Required work: Only the first line of the listing and the lines after it, up to and including the one containing "o CX leaders, Product", should be retyped exactly.

Material supplied:
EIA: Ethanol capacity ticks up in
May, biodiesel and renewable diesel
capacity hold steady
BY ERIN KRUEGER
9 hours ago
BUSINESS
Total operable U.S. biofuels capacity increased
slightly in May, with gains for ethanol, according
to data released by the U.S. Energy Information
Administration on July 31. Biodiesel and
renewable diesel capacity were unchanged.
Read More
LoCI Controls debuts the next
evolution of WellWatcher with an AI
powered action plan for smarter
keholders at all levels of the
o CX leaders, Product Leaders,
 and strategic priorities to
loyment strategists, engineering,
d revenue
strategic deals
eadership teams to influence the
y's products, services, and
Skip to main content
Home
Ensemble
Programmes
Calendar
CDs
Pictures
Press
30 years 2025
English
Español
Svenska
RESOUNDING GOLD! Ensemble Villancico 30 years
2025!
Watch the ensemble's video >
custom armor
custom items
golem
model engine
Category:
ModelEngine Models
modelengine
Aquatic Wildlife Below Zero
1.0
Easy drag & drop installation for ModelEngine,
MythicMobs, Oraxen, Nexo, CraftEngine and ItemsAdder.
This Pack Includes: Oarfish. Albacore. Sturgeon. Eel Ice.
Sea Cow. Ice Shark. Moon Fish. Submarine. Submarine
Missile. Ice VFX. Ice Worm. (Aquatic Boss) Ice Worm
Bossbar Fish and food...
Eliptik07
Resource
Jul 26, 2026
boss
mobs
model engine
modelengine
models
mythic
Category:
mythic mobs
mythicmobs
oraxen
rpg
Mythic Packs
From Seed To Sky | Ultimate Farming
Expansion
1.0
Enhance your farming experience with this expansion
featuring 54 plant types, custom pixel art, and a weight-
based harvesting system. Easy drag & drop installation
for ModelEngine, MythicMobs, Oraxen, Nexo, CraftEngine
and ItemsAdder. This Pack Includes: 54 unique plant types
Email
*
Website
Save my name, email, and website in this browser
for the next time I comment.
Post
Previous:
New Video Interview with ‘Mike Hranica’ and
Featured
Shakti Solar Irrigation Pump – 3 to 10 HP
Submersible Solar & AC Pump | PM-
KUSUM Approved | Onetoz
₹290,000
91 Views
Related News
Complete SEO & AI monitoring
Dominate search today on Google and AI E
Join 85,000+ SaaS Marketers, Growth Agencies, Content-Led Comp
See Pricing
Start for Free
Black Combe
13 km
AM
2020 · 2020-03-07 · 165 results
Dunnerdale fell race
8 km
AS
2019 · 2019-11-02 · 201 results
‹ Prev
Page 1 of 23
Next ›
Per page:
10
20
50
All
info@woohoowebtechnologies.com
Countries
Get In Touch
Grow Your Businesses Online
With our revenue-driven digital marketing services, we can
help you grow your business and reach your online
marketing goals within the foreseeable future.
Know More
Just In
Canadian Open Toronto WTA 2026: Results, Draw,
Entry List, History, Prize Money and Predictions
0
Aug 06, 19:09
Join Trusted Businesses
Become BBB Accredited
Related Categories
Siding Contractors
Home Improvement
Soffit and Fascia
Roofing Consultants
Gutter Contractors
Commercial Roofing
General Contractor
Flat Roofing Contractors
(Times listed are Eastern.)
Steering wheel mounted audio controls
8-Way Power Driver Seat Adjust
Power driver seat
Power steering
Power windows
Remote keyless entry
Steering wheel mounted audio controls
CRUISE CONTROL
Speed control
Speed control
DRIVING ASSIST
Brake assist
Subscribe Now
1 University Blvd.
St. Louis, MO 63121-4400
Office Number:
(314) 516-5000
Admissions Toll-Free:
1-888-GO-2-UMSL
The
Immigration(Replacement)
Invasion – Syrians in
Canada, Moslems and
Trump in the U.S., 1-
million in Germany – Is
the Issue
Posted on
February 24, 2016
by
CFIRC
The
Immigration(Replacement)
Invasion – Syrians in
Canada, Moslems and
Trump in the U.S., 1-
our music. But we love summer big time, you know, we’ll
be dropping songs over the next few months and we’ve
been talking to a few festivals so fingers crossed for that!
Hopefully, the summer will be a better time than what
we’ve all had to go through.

Answer to the problem:
EIA: Ethanol capacity ticks up in
May, biodiesel and renewable diesel
capacity hold steady
BY ERIN KRUEGER
9 hours ago
BUSINESS
Total operable U.S. biofuels capacity increased
slightly in May, with gains for ethanol, according
to data released by the U.S. Energy Information
Administration on July 31. Biodiesel and
renewable diesel capacity were unchanged.
Read More
LoCI Controls debuts the next
evolution of WellWatcher with an AI
powered action plan for smarter
keholders at all levels of the
o CX leaders, Product Leaders,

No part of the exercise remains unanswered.